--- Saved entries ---
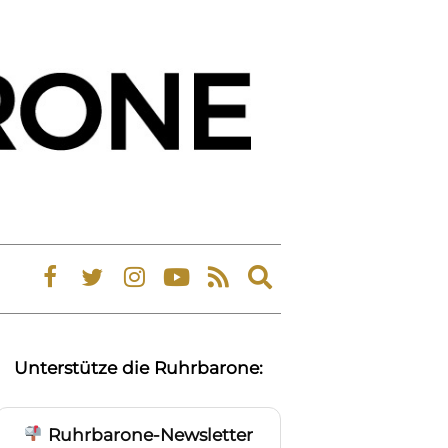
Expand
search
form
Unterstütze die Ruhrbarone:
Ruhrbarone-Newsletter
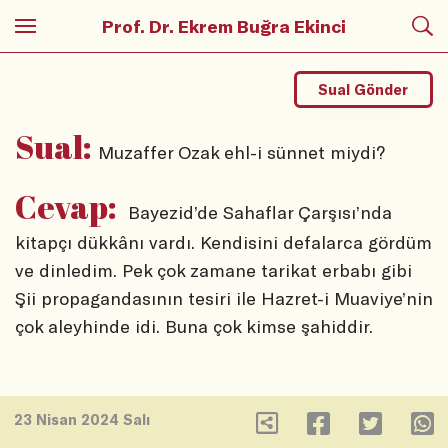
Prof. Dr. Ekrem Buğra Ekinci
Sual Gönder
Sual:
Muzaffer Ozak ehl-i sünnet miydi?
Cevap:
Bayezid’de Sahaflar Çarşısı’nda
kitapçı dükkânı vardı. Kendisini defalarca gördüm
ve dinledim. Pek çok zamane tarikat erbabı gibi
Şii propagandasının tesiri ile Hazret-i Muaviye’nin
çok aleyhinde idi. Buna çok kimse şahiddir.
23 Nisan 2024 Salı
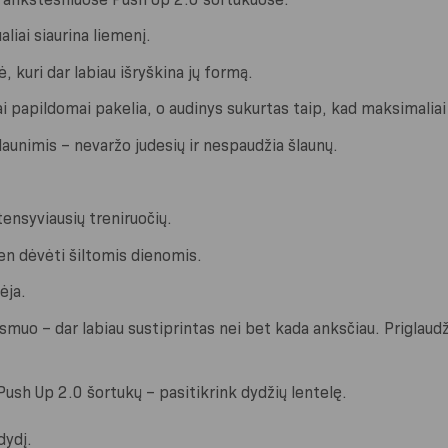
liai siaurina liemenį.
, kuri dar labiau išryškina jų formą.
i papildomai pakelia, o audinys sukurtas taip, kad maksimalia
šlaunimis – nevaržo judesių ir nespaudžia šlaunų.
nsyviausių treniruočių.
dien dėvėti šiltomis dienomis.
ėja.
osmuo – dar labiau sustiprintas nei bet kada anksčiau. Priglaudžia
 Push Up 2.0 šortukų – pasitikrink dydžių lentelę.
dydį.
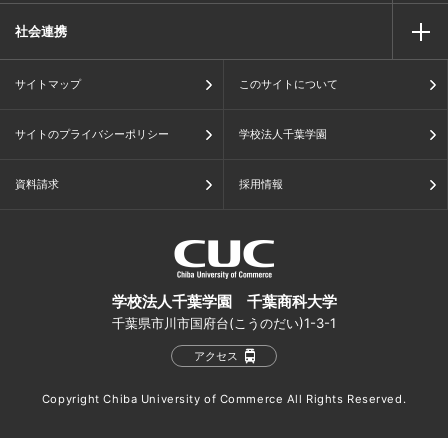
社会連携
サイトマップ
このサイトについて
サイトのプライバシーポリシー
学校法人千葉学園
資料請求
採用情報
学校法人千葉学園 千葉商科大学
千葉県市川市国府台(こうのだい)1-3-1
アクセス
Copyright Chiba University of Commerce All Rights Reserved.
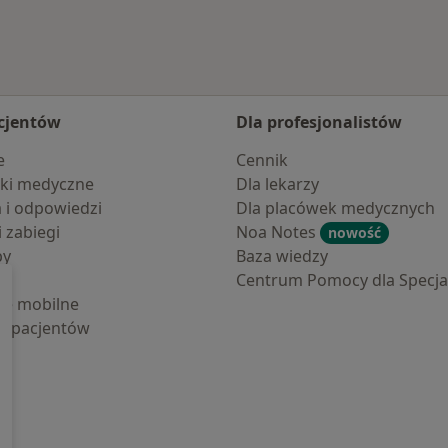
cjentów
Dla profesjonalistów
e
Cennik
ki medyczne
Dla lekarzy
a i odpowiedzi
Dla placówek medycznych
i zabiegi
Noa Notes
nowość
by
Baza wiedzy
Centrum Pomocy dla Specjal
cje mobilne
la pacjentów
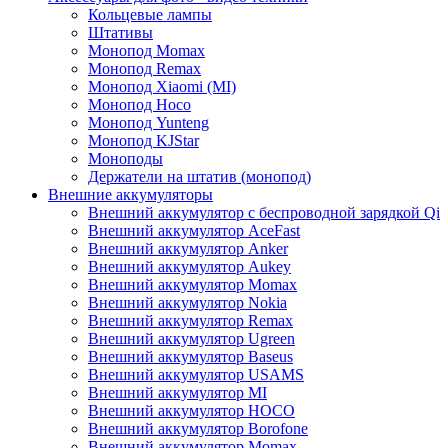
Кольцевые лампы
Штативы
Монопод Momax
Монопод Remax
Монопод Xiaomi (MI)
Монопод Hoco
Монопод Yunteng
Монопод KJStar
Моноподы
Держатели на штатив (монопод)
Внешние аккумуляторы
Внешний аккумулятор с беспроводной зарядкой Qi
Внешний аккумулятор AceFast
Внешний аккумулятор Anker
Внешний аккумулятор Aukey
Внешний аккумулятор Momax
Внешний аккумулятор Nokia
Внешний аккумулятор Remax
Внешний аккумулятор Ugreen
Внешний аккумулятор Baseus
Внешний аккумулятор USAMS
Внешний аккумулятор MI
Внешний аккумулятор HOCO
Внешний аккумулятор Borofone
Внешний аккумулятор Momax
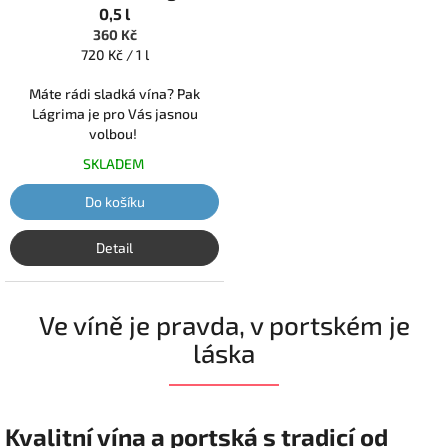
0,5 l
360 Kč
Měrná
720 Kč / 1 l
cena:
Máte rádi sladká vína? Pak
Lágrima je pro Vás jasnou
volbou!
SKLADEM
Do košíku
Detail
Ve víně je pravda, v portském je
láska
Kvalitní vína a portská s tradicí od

--- Exercise aim ---
Without the pictures, restate all of the entries above verbatim.

--- Task result ---
Expand
search
form
Unterstütze die Ruhrbarone:
Ruhrbarone-Newsletter
Prof. Dr. Ekrem Buğra Ekinci
Sual Gönder
Sual:
Muzaffer Ozak ehl-i sünnet miydi?
Cevap:
Bayezid’de Sahaflar Çarşısı’nda
kitapçı dükkânı vardı. Kendisini defalarca gördüm
ve dinledim. Pek çok zamane tarikat erbabı gibi
Şii propagandasının tesiri ile Hazret-i Muaviye’nin
çok aleyhinde idi. Buna çok kimse şahiddir.
23 Nisan 2024 Salı
liai siaurina liemenį.
, kuri dar labiau išryškina jų formą.
i papildomai pakelia, o audinys sukurtas taip, kad maksimalia
šlaunimis – nevaržo judesių ir nespaudžia šlaunų.
nsyviausių treniruočių.
dien dėvėti šiltomis dienomis.
ėja.
osmuo – dar labiau sustiprintas nei bet kada anksčiau. Priglaudžia
 Push Up 2.0 šortukų – pasitikrink dydžių lentelę.
dydį.
社会連携
サイトマップ
このサイトについて
サイトのプライバシーポリシー
学校法人千葉学園
資料請求
採用情報
学校法人千葉学園 千葉商科大学
千葉県市川市国府台(こうのだい)1-3-1
アクセス
Copyright Chiba University of Commerce All Rights Reserved.
cjentów
Dla profesjonalistów
e
Cennik
ki medyczne
Dla lekarzy
a i odpowiedzi
Dla placówek medycznych
i zabiegi
Noa Notes
nowość
by
Baza wiedzy
Centrum Pomocy dla Specjal
cje mobilne
la pacjentów
Кольцевые лампы
Штативы
Монопод Momax
Монопод Remax
Монопод Xiaomi (MI)
Монопод Hoco
Монопод Yunteng
Монопод KJStar
Моноподы
Держатели на штатив (монопод)
Внешние аккумуляторы
Внешний аккумулятор с беспроводной зарядкой Qi
Внешний аккумулятор AceFast
Внешний аккумулятор Anker
Внешний аккумулятор Aukey
Внешний аккумулятор Momax
Внешний аккумулятор Nokia
Внешний аккумулятор Remax
Внешний аккумулятор Ugreen
Внешний аккумулятор Baseus
Внешний аккумулятор USAMS
Внешний аккумулятор MI
Внешний аккумулятор HOCO
Внешний аккумулятор Borofone
Внешний аккумулятор Momax
0,5 l
360 Kč
Měrná
720 Kč / 1 l
cena:
Máte rádi sladká vína? Pak
Lágrima je pro Vás jasnou
volbou!
SKLADEM
Do košíku
Detail
Ve víně je pravda, v portském je
láska
Kvalitní vína a portská s tradicí od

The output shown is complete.